**Work to be completed:** Exactly as given, restate each record that follows.

+ + + + + + +

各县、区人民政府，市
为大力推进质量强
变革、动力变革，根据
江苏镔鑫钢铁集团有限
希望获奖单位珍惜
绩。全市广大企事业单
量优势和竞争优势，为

+ + + + + + +

**Exercise solution:**
各县、区人民政府，市
为大力推进质量强
变革、动力变革，根据
江苏镔鑫钢铁集团有限
希望获奖单位珍惜
绩。全市广大企事业单
量优势和竞争优势，为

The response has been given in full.